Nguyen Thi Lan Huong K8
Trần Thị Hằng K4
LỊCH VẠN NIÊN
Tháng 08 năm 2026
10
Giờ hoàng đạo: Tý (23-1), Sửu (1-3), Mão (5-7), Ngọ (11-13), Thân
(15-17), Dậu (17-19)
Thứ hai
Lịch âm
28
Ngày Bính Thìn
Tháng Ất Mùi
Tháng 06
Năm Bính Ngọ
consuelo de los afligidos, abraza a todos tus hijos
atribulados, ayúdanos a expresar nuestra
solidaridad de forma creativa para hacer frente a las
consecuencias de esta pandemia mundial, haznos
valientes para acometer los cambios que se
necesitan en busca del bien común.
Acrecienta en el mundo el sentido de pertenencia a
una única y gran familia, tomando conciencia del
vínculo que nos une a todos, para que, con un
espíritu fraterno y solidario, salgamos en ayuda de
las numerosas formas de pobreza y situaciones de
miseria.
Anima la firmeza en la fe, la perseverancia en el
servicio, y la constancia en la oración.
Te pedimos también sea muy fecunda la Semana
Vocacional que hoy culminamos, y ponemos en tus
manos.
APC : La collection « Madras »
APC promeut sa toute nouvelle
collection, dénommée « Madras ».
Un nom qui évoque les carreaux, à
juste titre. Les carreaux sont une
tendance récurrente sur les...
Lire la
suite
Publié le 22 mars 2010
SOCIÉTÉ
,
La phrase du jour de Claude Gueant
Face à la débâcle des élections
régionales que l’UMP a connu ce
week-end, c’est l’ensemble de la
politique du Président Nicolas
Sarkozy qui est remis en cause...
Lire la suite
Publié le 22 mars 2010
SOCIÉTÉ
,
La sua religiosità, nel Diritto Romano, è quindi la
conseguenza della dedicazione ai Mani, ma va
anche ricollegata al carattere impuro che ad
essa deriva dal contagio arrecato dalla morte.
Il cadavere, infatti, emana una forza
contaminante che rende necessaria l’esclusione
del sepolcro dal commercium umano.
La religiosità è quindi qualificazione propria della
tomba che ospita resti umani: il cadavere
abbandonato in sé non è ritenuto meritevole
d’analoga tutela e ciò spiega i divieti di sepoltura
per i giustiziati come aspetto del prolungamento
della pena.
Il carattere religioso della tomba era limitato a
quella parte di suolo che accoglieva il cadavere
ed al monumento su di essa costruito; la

§

Copy each line of the data that includes the word "todos".

consuelo de los afligidos, abraza a todos tus hijos
vínculo que nos une a todos, para que, con un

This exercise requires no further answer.